Brief report: Multiprogram evaluation of reading habits of primary care internal medicine residents on ambulatory rotations

Cindy J Lai, Eva Aagaard, Suzanne Brandenburg, Mohan Nadkarni, Henry G Wei, Robert Baron, Cindy J Lai, Eva Aagaard, Suzanne Brandenburg, Mohan Nadkarni, Henry G Wei, Robert Baron

Abstract

Objective: To assess the reading habits and educational resources of primary care internal medicine residents for their ambulatory medicine education.

Design: Cross-sectional, multiprogram survey of primary care internal medicine residents.

Participants/setting: Second- and third-year residents on ambulatory care rotations at 9 primary care medicine programs (124 eligible residents; 71% response rate).
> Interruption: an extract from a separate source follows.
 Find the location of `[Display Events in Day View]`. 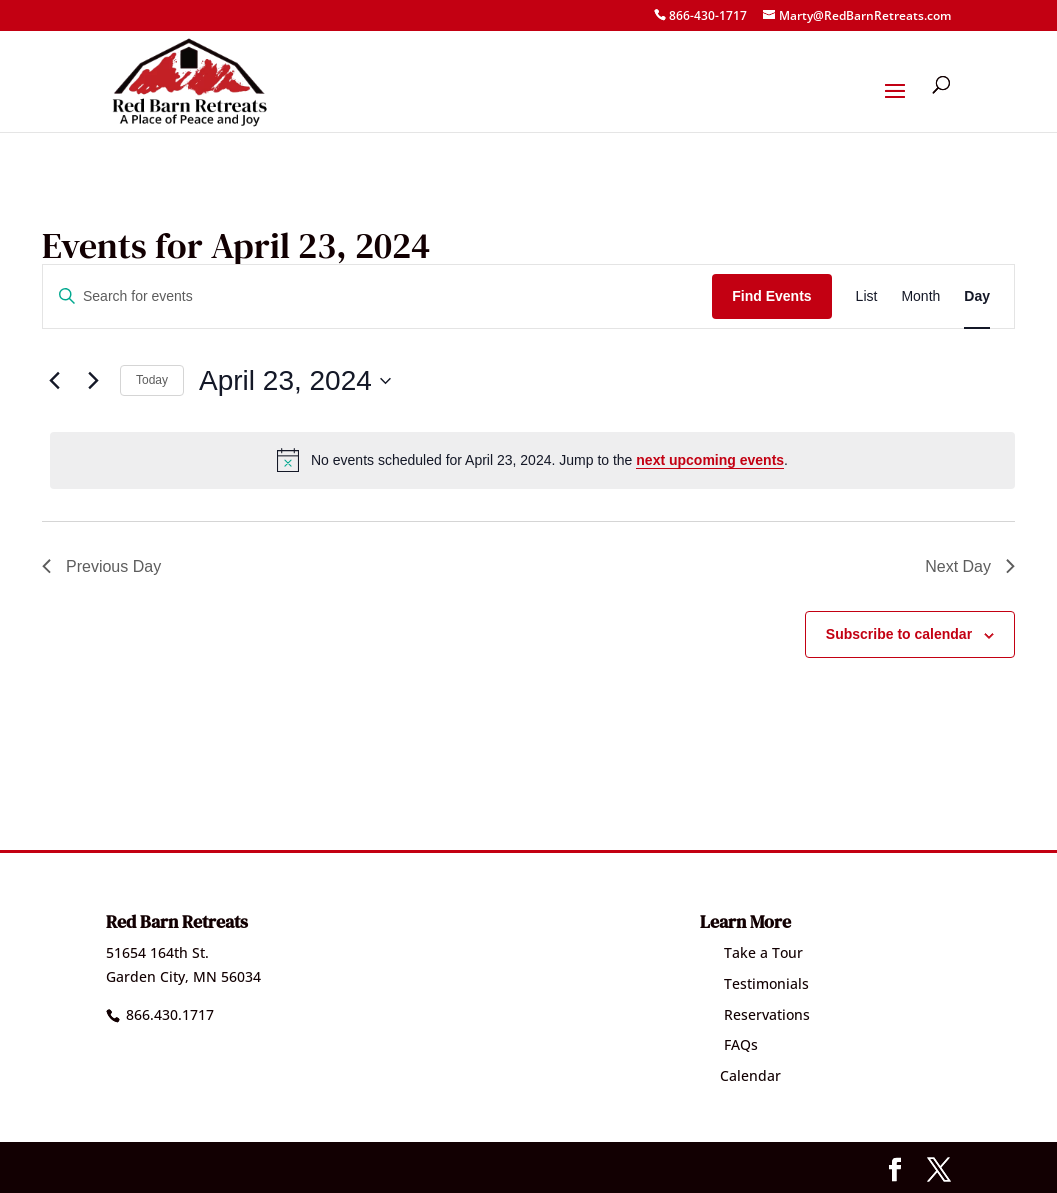

[Display Events in Day View] is located at coordinates (977, 296).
Measurements and main results: Participants were asked open-ended and 5-point Likert-scaled questions about reading habits: time spent reading, preferred resources, and motivating and inhibiting factors. Participants reported reading medical topics for a mean of 4.3+/-3.0 SD hours weekly. Online-only sources were the most frequently utilized medical resource (mean Likert response 4.16+/-0.87). Respondents most commonly cited specific patients' cases (4.38+/-0.65) and preparation for talks (4.08+/-0.89) as motivating factors, and family responsibilities (3.99+/-0.65) and lack of motivation (3.93+/-0.81) as inhibiting factors.

Conclusions: To stimulate residents' reading, residency programs should encourage patient- and case-based learning; require teaching assignments; and provide easy access to online curricula.

Figures

Figure 1
Figure 1
Frequency of reading sources used for ambulatory medicine.
Figure 2
Figure 2
Motivating factors for reading ambulatory medicine. Motivating factors were rated according to the frequency that each motivated residents to read.
Figure 3
Figure 3
Inhibiting factors for reading ambulatory medicine. Each inhibiting factor was rated according to the respondents' degree of agreement.